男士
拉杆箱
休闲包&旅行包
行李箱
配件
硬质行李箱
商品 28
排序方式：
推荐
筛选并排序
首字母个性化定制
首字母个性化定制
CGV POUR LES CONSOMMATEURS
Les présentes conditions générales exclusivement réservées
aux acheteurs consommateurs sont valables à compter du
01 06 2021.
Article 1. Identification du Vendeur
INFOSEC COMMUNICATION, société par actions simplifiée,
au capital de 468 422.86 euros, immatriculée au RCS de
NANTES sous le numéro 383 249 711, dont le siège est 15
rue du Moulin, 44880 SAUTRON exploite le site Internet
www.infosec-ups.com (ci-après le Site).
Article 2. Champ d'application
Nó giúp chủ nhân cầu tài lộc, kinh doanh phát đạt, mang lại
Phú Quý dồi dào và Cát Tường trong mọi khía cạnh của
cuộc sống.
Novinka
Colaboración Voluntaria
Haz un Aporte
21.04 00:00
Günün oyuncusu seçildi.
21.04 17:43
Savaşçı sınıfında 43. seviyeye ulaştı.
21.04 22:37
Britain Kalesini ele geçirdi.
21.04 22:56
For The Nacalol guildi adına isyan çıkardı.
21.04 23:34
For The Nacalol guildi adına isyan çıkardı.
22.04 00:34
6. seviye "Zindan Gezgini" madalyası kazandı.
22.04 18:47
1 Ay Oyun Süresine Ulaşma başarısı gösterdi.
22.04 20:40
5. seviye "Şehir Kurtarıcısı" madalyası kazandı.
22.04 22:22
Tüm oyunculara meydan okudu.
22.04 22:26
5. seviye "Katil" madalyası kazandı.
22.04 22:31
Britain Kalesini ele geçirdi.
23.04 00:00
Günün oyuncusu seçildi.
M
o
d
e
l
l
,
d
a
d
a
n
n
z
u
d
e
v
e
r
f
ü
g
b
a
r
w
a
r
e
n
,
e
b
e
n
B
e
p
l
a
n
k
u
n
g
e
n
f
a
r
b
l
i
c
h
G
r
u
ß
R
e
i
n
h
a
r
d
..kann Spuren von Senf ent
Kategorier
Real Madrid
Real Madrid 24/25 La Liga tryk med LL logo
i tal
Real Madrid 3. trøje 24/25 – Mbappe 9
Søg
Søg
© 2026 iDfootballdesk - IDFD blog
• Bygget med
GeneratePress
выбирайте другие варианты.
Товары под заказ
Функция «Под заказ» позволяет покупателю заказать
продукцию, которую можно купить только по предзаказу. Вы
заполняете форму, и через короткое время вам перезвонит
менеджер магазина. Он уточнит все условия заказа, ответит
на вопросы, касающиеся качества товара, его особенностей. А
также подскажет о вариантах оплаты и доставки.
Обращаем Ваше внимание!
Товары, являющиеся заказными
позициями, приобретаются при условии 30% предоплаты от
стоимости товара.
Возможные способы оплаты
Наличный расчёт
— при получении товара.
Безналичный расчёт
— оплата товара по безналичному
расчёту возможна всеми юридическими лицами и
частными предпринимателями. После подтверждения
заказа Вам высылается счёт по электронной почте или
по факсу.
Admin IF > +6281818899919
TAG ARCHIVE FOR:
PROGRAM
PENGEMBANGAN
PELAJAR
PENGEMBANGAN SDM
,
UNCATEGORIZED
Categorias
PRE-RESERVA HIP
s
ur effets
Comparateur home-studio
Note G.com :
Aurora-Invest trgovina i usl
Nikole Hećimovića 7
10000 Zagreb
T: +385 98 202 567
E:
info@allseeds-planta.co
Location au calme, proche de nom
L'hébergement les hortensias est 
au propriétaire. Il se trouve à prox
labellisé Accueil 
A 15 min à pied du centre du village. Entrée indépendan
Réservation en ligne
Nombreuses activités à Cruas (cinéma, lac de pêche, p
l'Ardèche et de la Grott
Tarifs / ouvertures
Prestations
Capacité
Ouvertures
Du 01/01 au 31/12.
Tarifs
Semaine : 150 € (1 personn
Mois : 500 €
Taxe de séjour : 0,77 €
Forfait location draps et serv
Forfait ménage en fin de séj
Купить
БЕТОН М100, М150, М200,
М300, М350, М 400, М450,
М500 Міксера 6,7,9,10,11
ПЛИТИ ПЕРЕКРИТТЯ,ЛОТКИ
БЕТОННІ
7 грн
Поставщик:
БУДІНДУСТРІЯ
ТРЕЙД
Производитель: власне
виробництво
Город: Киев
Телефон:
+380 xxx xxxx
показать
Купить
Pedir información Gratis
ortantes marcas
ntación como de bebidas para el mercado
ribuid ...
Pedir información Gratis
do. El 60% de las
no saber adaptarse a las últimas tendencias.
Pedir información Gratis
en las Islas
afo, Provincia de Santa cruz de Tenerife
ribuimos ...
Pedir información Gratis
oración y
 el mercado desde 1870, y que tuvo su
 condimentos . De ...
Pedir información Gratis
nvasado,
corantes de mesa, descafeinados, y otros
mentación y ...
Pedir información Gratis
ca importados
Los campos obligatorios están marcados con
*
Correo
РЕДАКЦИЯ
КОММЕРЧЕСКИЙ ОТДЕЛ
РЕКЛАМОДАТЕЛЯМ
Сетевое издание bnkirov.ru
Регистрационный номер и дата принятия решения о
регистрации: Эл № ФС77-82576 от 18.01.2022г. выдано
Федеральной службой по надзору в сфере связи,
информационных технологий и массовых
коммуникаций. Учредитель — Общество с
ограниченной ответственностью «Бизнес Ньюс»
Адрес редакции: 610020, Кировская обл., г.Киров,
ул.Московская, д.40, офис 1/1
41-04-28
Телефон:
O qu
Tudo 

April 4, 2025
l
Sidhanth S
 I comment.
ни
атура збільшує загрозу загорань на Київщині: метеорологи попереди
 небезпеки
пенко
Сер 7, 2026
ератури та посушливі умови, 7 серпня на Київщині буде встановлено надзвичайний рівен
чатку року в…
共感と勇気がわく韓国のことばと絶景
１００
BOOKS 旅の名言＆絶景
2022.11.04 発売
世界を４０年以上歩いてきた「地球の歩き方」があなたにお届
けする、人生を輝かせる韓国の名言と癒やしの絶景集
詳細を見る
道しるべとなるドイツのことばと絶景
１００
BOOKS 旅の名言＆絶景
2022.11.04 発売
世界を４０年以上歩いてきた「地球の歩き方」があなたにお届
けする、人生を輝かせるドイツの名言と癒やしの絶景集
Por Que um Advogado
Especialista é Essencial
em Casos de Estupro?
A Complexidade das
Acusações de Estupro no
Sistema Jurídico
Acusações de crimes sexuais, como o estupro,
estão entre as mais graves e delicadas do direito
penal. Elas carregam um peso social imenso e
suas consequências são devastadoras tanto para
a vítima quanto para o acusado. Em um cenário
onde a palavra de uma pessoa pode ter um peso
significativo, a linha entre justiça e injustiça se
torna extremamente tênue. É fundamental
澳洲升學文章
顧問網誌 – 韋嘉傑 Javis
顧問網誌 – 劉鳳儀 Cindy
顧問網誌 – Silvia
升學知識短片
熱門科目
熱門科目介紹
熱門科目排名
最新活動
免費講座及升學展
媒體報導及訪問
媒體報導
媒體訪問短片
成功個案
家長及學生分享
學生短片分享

==*==

WHAT THE TASK REQUIRES: Retype the data shown above so that each line matches the original.

ANSWER TO THIS EXERCISE:
男士
拉杆箱
休闲包&旅行包
行李箱
配件
硬质行李箱
商品 28
排序方式：
推荐
筛选并排序
首字母个性化定制
首字母个性化定制
CGV POUR LES CONSOMMATEURS
Les présentes conditions générales exclusivement réservées
aux acheteurs consommateurs sont valables à compter du
01 06 2021.
Article 1. Identification du Vendeur
INFOSEC COMMUNICATION, société par actions simplifiée,
au capital de 468 422.86 euros, immatriculée au RCS de
NANTES sous le numéro 383 249 711, dont le siège est 15
rue du Moulin, 44880 SAUTRON exploite le site Internet
www.infosec-ups.com (ci-après le Site).
Article 2. Champ d'application
Nó giúp chủ nhân cầu tài lộc, kinh doanh phát đạt, mang lại
Phú Quý dồi dào và Cát Tường trong mọi khía cạnh của
cuộc sống.
Novinka
Colaboración Voluntaria
Haz un Aporte
21.04 00:00
Günün oyuncusu seçildi.
21.04 17:43
Savaşçı sınıfında 43. seviyeye ulaştı.
21.04 22:37
Britain Kalesini ele geçirdi.
21.04 22:56
For The Nacalol guildi adına isyan çıkardı.
21.04 23:34
For The Nacalol guildi adına isyan çıkardı.
22.04 00:34
6. seviye "Zindan Gezgini" madalyası kazandı.
22.04 18:47
1 Ay Oyun Süresine Ulaşma başarısı gösterdi.
22.04 20:40
5. seviye "Şehir Kurtarıcısı" madalyası kazandı.
22.04 22:22
Tüm oyunculara meydan okudu.
22.04 22:26
5. seviye "Katil" madalyası kazandı.
22.04 22:31
Britain Kalesini ele geçirdi.
23.04 00:00
Günün oyuncusu seçildi.
M
o
d
e
l
l
,
d
a
d
a
n
n
z
u
d
e
v
e
r
f
ü
g
b
a
r
w
a
r
e
n
,
e
b
e
n
B
e
p
l
a
n
k
u
n
g
e
n
f
a
r
b
l
i
c
h
G
r
u
ß
R
e
i
n
h
a
r
d
..kann Spuren von Senf ent
Kategorier
Real Madrid
Real Madrid 24/25 La Liga tryk med LL logo
i tal
Real Madrid 3. trøje 24/25 – Mbappe 9
Søg
Søg
© 2026 iDfootballdesk - IDFD blog
• Bygget med
GeneratePress
выбирайте другие варианты.
Товары под заказ
Функция «Под заказ» позволяет покупателю заказать
продукцию, которую можно купить только по предзаказу. Вы
заполняете форму, и через короткое время вам перезвонит
менеджер магазина. Он уточнит все условия заказа, ответит
на вопросы, касающиеся качества товара, его особенностей. А
также подскажет о вариантах оплаты и доставки.
Обращаем Ваше внимание!
Товары, являющиеся заказными
позициями, приобретаются при условии 30% предоплаты от
стоимости товара.
Возможные способы оплаты
Наличный расчёт
— при получении товара.
Безналичный расчёт
— оплата товара по безналичному
расчёту возможна всеми юридическими лицами и
частными предпринимателями. После подтверждения
заказа Вам высылается счёт по электронной почте или
по факсу.
Admin IF > +6281818899919
TAG ARCHIVE FOR:
PROGRAM
PENGEMBANGAN
PELAJAR
PENGEMBANGAN SDM
,
UNCATEGORIZED
Categorias
PRE-RESERVA HIP
s
ur effets
Comparateur home-studio
Note G.com :
Aurora-Invest trgovina i usl
Nikole Hećimovića 7
10000 Zagreb
T: +385 98 202 567
E:
info@allseeds-planta.co
Location au calme, proche de nom
L'hébergement les hortensias est 
au propriétaire. Il se trouve à prox
labellisé Accueil 
A 15 min à pied du centre du village. Entrée indépendan
Réservation en ligne
Nombreuses activités à Cruas (cinéma, lac de pêche, p
l'Ardèche et de la Grott
Tarifs / ouvertures
Prestations
Capacité
Ouvertures
Du 01/01 au 31/12.
Tarifs
Semaine : 150 € (1 personn
Mois : 500 €
Taxe de séjour : 0,77 €
Forfait location draps et serv
Forfait ménage en fin de séj
Купить
БЕТОН М100, М150, М200,
М300, М350, М 400, М450,
М500 Міксера 6,7,9,10,11
ПЛИТИ ПЕРЕКРИТТЯ,ЛОТКИ
БЕТОННІ
7 грн
Поставщик:
БУДІНДУСТРІЯ
ТРЕЙД
Производитель: власне
виробництво
Город: Киев
Телефон:
+380 xxx xxxx
показать
Купить
Pedir información Gratis
ortantes marcas
ntación como de bebidas para el mercado
ribuid ...
Pedir información Gratis
do. El 60% de las
no saber adaptarse a las últimas tendencias.
Pedir información Gratis
en las Islas
afo, Provincia de Santa cruz de Tenerife
ribuimos ...
Pedir información Gratis
oración y
 el mercado desde 1870, y que tuvo su
 condimentos . De ...
Pedir información Gratis
nvasado,
corantes de mesa, descafeinados, y otros
mentación y ...
Pedir información Gratis
ca importados
Los campos obligatorios están marcados con
*
Correo
РЕДАКЦИЯ
КОММЕРЧЕСКИЙ ОТДЕЛ
РЕКЛАМОДАТЕЛЯМ
Сетевое издание bnkirov.ru
Регистрационный номер и дата принятия решения о
регистрации: Эл № ФС77-82576 от 18.01.2022г. выдано
Федеральной службой по надзору в сфере связи,
информационных технологий и массовых
коммуникаций. Учредитель — Общество с
ограниченной ответственностью «Бизнес Ньюс»
Адрес редакции: 610020, Кировская обл., г.Киров,
ул.Московская, д.40, офис 1/1
41-04-28
Телефон:
O qu
Tudo 

April 4, 2025
l
Sidhanth S
 I comment.
ни
атура збільшує загрозу загорань на Київщині: метеорологи попереди
 небезпеки
пенко
Сер 7, 2026
ератури та посушливі умови, 7 серпня на Київщині буде встановлено надзвичайний рівен
чатку року в…
共感と勇気がわく韓国のことばと絶景
１００
BOOKS 旅の名言＆絶景
2022.11.04 発売
世界を４０年以上歩いてきた「地球の歩き方」があなたにお届
けする、人生を輝かせる韓国の名言と癒やしの絶景集
詳細を見る
道しるべとなるドイツのことばと絶景
１００
BOOKS 旅の名言＆絶景
2022.11.04 発売
世界を４０年以上歩いてきた「地球の歩き方」があなたにお届
けする、人生を輝かせるドイツの名言と癒やしの絶景集
Por Que um Advogado
Especialista é Essencial
em Casos de Estupro?
A Complexidade das
Acusações de Estupro no
Sistema Jurídico
Acusações de crimes sexuais, como o estupro,
estão entre as mais graves e delicadas do direito
penal. Elas carregam um peso social imenso e
suas consequências são devastadoras tanto para
a vítima quanto para o acusado. Em um cenário
onde a palavra de uma pessoa pode ter um peso
significativo, a linha entre justiça e injustiça se
torna extremamente tênue. É fundamental
澳洲升學文章
顧問網誌 – 韋嘉傑 Javis
顧問網誌 – 劉鳳儀 Cindy
顧問網誌 – Silvia
升學知識短片
熱門科目
熱門科目介紹
熱門科目排名
最新活動
免費講座及升學展
媒體報導及訪問
媒體報導
媒體訪問短片
成功個案
家長及學生分享
學生短片分享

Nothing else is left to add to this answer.